Tierkrankheiten N

Nasenbluten (Hund)

Tritt bei Hunden Blut aus der Nase, dann kann das mehrere Ursachen haben. Bei einem reinen Blutausfluss spricht der Tierarzt von einer sogenannten Epistaxis. Entweder liegt eine Erkrankung direkt an der Nase vor oder die Nasennebenhöhlen sind beeinträchtigt. Aber auch Bluthochdruck oder Blutgerinnungsstörungen können Nasenbluten auslösen. Prinzipiell kommt diese Erscheinung eher selten vor.
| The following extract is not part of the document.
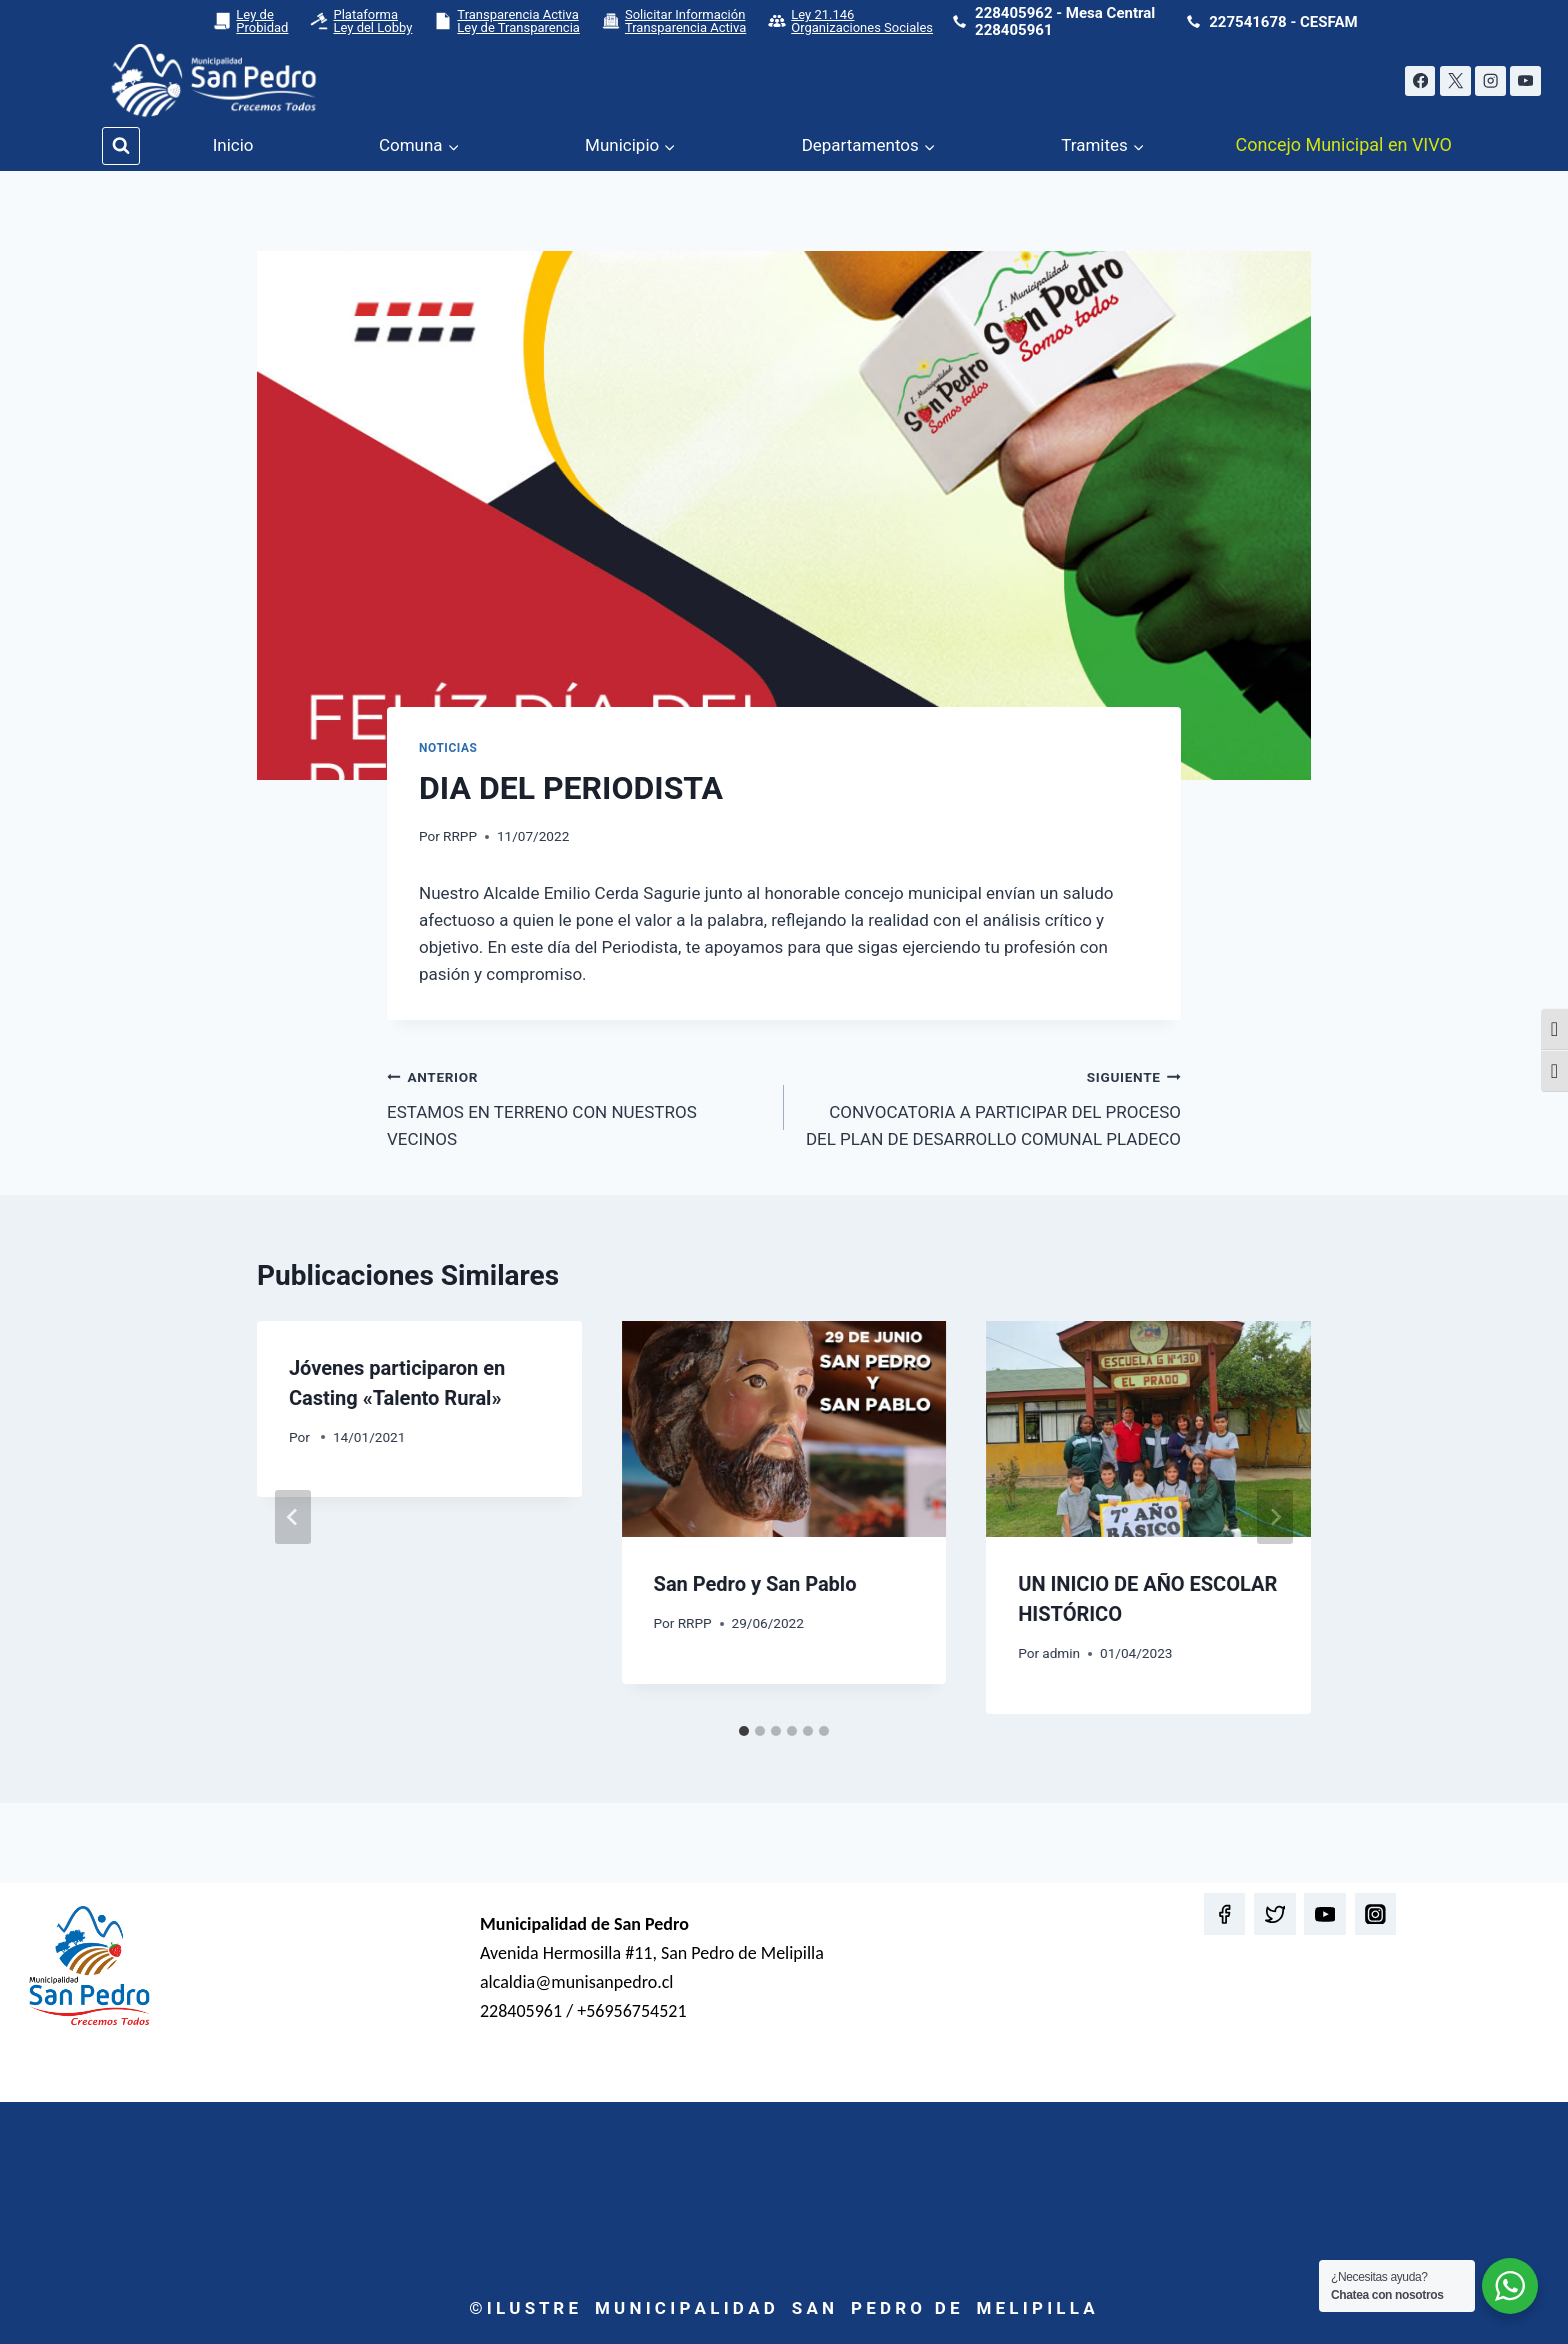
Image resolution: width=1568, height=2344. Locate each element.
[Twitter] (1274, 1913)
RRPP (460, 836)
Auf jeden Fall ist es ratsam, die Gründe dafür entsprechend beim Tierarzt abzuklären. Leidet der Hund öfters unter Nasenbluten, dann muss der Tierhalter unbedingt handeln. Nasenbluten kann ebenso ein Anzeichen für ein systemisches Krankheitsbild sein. Chronische Entzündungen, Infektionen, Zahnerkrankungen oder eine Tumorerkrankung wären denkbar.

 

Nickhautvorfall (Hund, Katze)

Wenn ein Hund oder eine Katze an einem Nickhautvorfall erkrankt ist, dann kann man die Anzeichen dafür nicht übersehen. Mit der Nickhaut sind quasi die Bindehautfalten gemeint, die sich im Augenwinkel der Nase befinden. Wenn die Bindehautfalte praktisch über die Hornhaut fällt, dann spricht man von einem Nickhautvorfall. Je nach Ausweitung der Nickhaut kann das betroffene Auge fast vollständig verdeckt werden. Dieser Vorgang hat massive Auswirkungen auf das Sehvermögen des Tieres. Der Hund oder die Katze sollte unbedingt gründlichen vom Tierarzt untersucht werden. Man muss von einem Unwohlsein des Tieres ausgehen. Vielerlei Ursachen können für diese Veränderung sprechen. Allgemeine Störungen im Wohlbefinden oder ein Wurmbefall kämen als Ursache infrage. Selbst psychischer Stress kann einen Nickhautvorfall auslösen.

 

Niereninsuffizienz (Kaninchen, Hund, Katze)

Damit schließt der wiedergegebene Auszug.